The congress was attended by representatives from Brazil, Venezuela, Colombia, Mexico and Uruguay.

Alberto Moryusef, director of the Jewish Museum of Venezuela, lamented the fact that many young Jews had left his nation at the time of the oil crisis in 1997 — emigrating to countries such as the US and Panama.

Mr Moryusef added that the Venezuelan Sephardi community had maintained good relations with the late President Hugo Chávez and continued to do so with his recently elected successor, President Nicolás Maduro — despite the fact that Venezuela had no diplomatic relations with Israel.

Salomón Levy, representing the Uruguayan Sephardim, also warned that they faced a serious threat to their survival through the advanced age of the community. However, they were continuing to seek economic and social support in order to “promote a full and meaningful Jewish life”.

The Colombian delegate, Ángel Calderón, said that Sephardi youth should educate themselves in the history of their ancestors, while the older generations should hand on a solid legacy “by keeping alive our language and our essential way of life”.

An optimistic note was sounded by Mexico’s delegate, Alberto Levy, who emphasised the prosperity of the Mexican Jewish community. He also praised the Spanish government for building bridges with Sephardi Jews worldwide — a reference to the recent decision announced in Madrid to grant Spanish nationality to descendants of the Jews forced out of from Spain in 1492. “There is a genuine desire to rediscover the Spain where the Jews lived well,” Mr Levy said.

… But good news for ‘amazon Jews’

Several hundred mixed-race Peruvian converts have won their battle to be allowed to immigrate to Israel under the Law of Return, according to Jewish Agency officials.

The group of 284 Peruvians — also known as the ‘Jews of the Amazon’ — are descendants of Moroccan Jews who originally arrived in the Amazon Basin in the 19th century at the height of the rubber boom and settled in Iquitos, the largest city in the Peruvian rainforest and one of the most isolated places on earth.

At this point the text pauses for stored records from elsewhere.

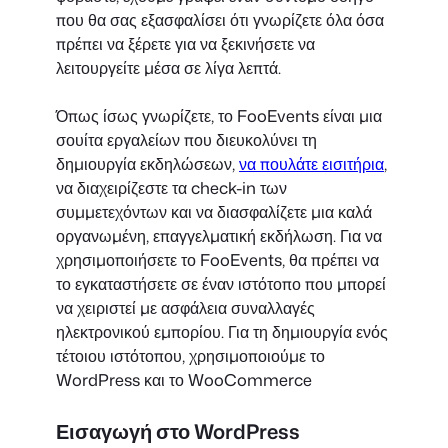
που θα σας εξασφαλίσει ότι γνωρίζετε όλα όσα
πρέπει να ξέρετε για να ξεκινήσετε να
λειτουργείτε μέσα σε λίγα λεπτά.
Όπως ίσως γνωρίζετε, το FooEvents είναι μια
σουίτα εργαλείων που διευκολύνει τη
δημιουργία εκδηλώσεων,
να πουλάτε εισιτήρια
,
να διαχειρίζεστε τα check-in των
συμμετεχόντων και να διασφαλίζετε μια καλά
οργανωμένη, επαγγελματική εκδήλωση. Για να
χρησιμοποιήσετε το FooEvents, θα πρέπει να
το εγκαταστήσετε σε έναν ιστότοπο που μπορεί
να χειριστεί με ασφάλεια συναλλαγές
ηλεκτρονικού εμπορίου. Για τη δημιουργία ενός
τέτοιου ιστότοπου, χρησιμοποιούμε το
WordPress και το WooCommerce
Εισαγωγή στο WordPress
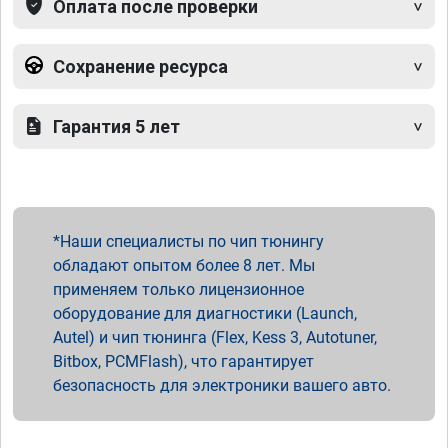
Оплата после проверки
Сохранение ресурса
Гарантия 5 лет
Наши специалисты по чип тюнингу
обладают опытом более 8 лет. Мы
применяем только лицензионное
оборудование для диагностики (Launch,
Autel) и чип тюнинга (Flex, Kess 3, Autotuner,
Bitbox, PCMFlash), что гарантирует
безопасность для электроники вашего авто.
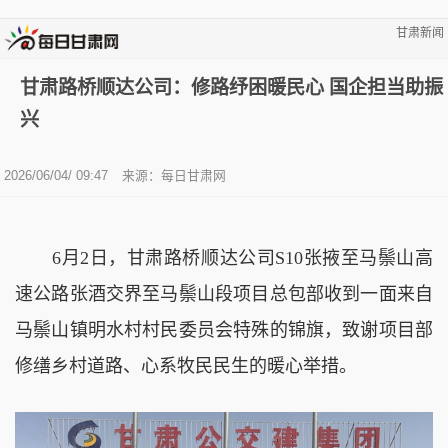
甘肃新闻
甘肃路桥顺达公司：修路纾困暖民心 国企担当助振
兴
2026/06/04/ 09:47
来源：
每日甘肃网
6月2日，甘肃路桥顺达公司S10张掖至马鬃山高
速公路张酒交界至马鬃山段项目总包部收到一面来自
马鬃山镇明水村村民委员会特殊的锦旗，致谢项目部
修缮乡村道路、心系牧民民生的暖心举措。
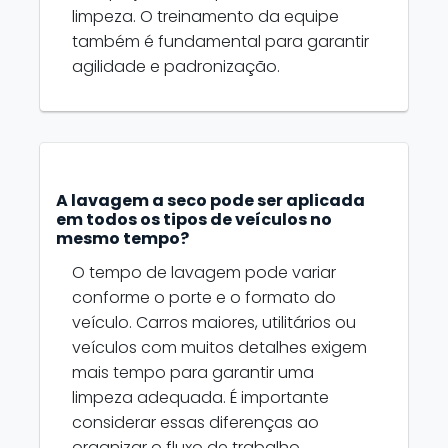
limpeza. O treinamento da equipe
também é fundamental para garantir
agilidade e padronização.
A lavagem a seco pode ser aplicada
em todos os tipos de veículos no
mesmo tempo?
O tempo de lavagem pode variar
conforme o porte e o formato do
veículo. Carros maiores, utilitários ou
veículos com muitos detalhes exigem
mais tempo para garantir uma
limpeza adequada. É importante
considerar essas diferenças ao
organizar o fluxo de trabalho.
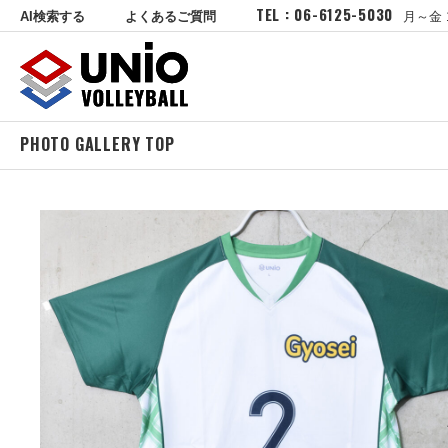
TEL : 06-6125-5030
AI検索する
よくあるご質問
月～金 
PHOTO GALLERY TOP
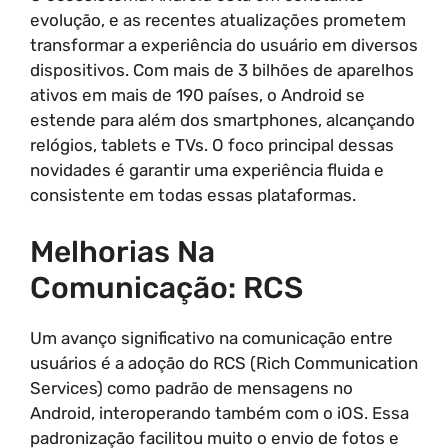
evolução, e as recentes atualizações prometem
transformar a experiência do usuário em diversos
dispositivos. Com mais de 3 bilhões de aparelhos
ativos em mais de 190 países, o Android se
estende para além dos smartphones, alcançando
relógios, tablets e TVs. O foco principal dessas
novidades é garantir uma experiência fluida e
consistente em todas essas plataformas.
Melhorias Na
Comunicação: RCS
Um avanço significativo na comunicação entre
usuários é a adoção do RCS (Rich Communication
Services) como padrão de mensagens no
Android, interoperando também com o iOS. Essa
padronização facilitou muito o envio de fotos e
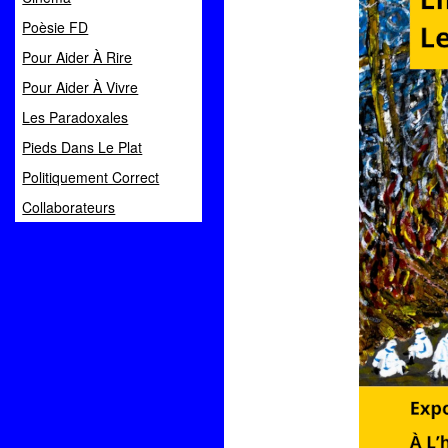
Poèsie FD
Pour Aider À Rire
Pour Aider À Vivre
Les Paradoxales
Pieds Dans Le Plat
Politiquement Correct
Collaborateurs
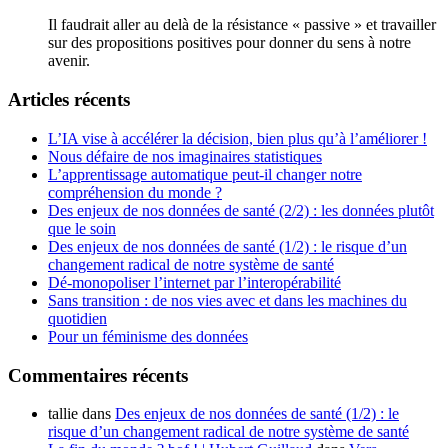
Il faudrait aller au delà de la résistance « passive » et travailler
sur des propositions positives pour donner du sens à notre
avenir.
Articles récents
L’IA vise à accélérer la décision, bien plus qu’à l’améliorer !
Nous défaire de nos imaginaires statistiques
L’apprentissage automatique peut-il changer notre
compréhension du monde ?
Des enjeux de nos données de santé (2/2) : les données plutôt
que le soin
Des enjeux de nos données de santé (1/2) : le risque d’un
changement radical de notre système de santé
Dé-monopoliser l’internet par l’interopérabilité
Sans transition : de nos vies avec et dans les machines du
quotidien
Pour un féminisme des données
Commentaires récents
tallie
dans
Des enjeux de nos données de santé (1/2) : le
risque d’un changement radical de notre système de santé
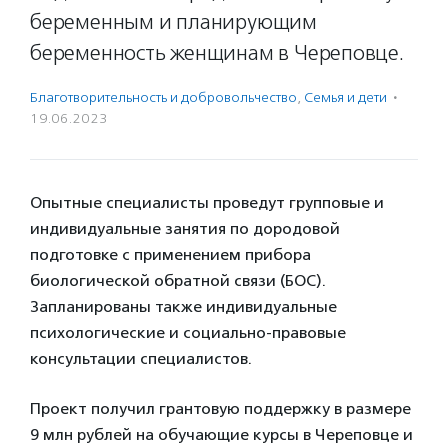
беременным и планирующим
беременность женщинам в Череповце.
Благотвори­тель­ность и доброволь­чест­во
,
Семья и дети
·
19.06.2023
Опытные специалисты проведут групповые и
индивидуальные занятия по дородовой
подготовке с применением прибора
биологической обратной связи (БОС).
Запланированы также индивидуальные
психологические и социально-правовые
консультации специалистов.
Проект получил грантовую поддержку в размере
9 млн рублей на обучающие курсы в Череповце и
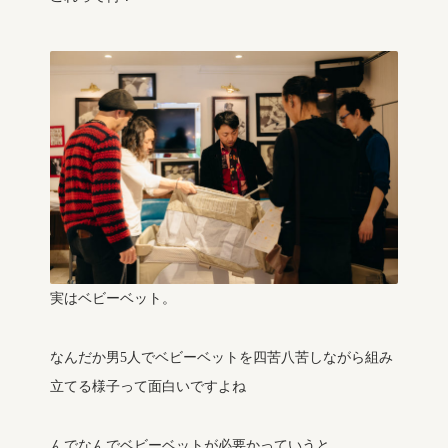
実はベビーベット。
なんだか男5人でベビーベットを四苦八苦しながら組み
立てる様子って面白いですよね
んでなんでベビーベットが必要かっていうと、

Many of these Moroccan immigrants also made their way to Brazil, where they established their first synagogue in the city of Belém in 1824. A large proportion married local, non-Jewish women in Peru and Brazil.

The 284 Peruvians were converted to Judaism by a Conservative rabbinical court in August 2011, after engaging in Jewish studies for five years.

After withholding approval for months, Israel’s Interior Ministry finally accepted the legal ruling that no cabinet decision was required in order to bring the group over.